Thermoelectric infrared sensors

There are endless applications for infrared sensors and arrays (cameras), examples such as obstacle detection, night vision, circuit debugging, preventative maintenance, industrial diagnosis, and medical surgery are just a few of the current uses.

In the past, IR cameras have been quite expensive and bulky, but new microfabrication technology and advancement in the materials is constantly reducing the cost which is why in just the past few years passive IR sensors have become available to the average consumer and light industry.

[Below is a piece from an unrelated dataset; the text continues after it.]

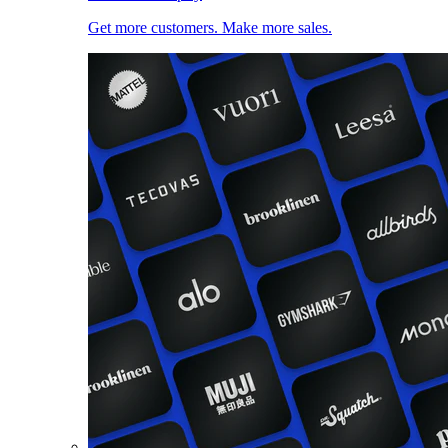
Get more customers. Make more sales.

There are two main types of infrared sensors: photon and thermal. In our lab, we study thermal specifically, which involves radiant heating of a part of the sensor as a means of detecting IR light.  Since mid range IR (thermal IR) light can radiantly heat objects easily, uncooled sensors are often designed to have an IR absorber and sensor element that is thermally isolated from its surroundings and support in an effort to provide maximum temperature change upon absorbing IR light.  This heat change or difference is then transduced to electricity in one of three ways; by changing of resistance in a conductor as in a thermistor, by direct energy conversion as in a thermocouple, or by spontaneous polarization phenomenon (pyroelectric effect) which happens when a pyroelectric material experiences a change in temperature.  

In our lab we are trying to come up with new materials and fabrication processes to enhance the performance of passive IR sensors while at the same time trying to reduce the manufacturing cost in an effort to keep the sensor design practical.